On the other hand, some problems were found in the model verification. First, in inland seas such as the Seto Inland Sea, there were errors in the tides, as an error of 69 was seen in the M2 phase at maximum. Since the spatial resolution is insufficient to simulate fully tidal currents in narrow strait regions, there is a possibility that the friction caused by the coastal topographies could not be accurately represented. Improvement of the resolution is difficult due to numerical costs, but it could be improved by optimizing the friction using a Green function method as done in the coastal model of Kyushu University (Hirose et al. 2007). In addition, SST in summer tended to be lower by 2 C than the satellite observation in some coastal seas of strong tides, such as the Seto Inland Sea. In this model, we introduced the GLS turbulent mixing scheme, which has the potential to reproduce the bottom boundary mixing, but its verification and tuning are a future task. Furthermore, the verification in the paper is limited to physical quantities at the sea surface, except for temperature stratification in the Seto Inland Sea and the transport rates through the three straits. For example, considering that temperature in the sub-surface layer of the Sea of Japan tended to be warm in the model (not shown), it is necessary to verify the stratification. However, observational data is too sparse for such 3D validation, and it is essential to enhance the coastal observation network. In this respect, observations by submerged gliders seem prospective, which have been started at the Meteorological Research Institute and the Japan Sea National Fisheries Research Institute.
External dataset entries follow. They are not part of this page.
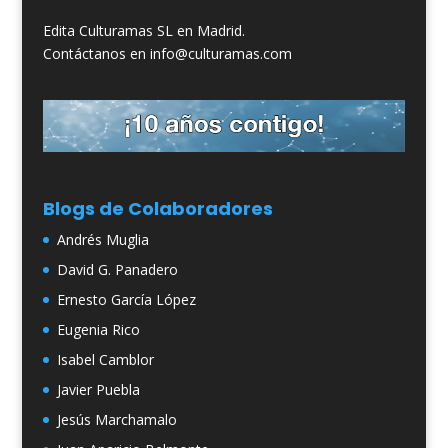
Edita Culturamas SL en Madrid.
Contáctanos en info@culturamas.com
Blogs de Colaboradores
Andrés Muglia
David G. Panadero
Ernesto García López
Eugenia Rico
Isabel Camblor
Javier Puebla
Jesús Marchamalo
We have also developed a new data assimilation system for the operational use of the model. As shown in Fig. 19, offshore stochastic phenomena, such as the path change of the Kuroshio current and generation of mesoscale eddies, can be modified by initialization using the data assimilation, in order for the results to be compared directly to observation. As an example of the results, the error in the daily mean sea level variations (Eq. 3) decreased from 7.1 to 4.4 cm. See Usui et al. (2015) and Hirose et al. (2019) for details of the new data assimilation system. Currently, JMA is developing an operational system based on the model and the data assimilation system, and the operation is planned to be started in 2020.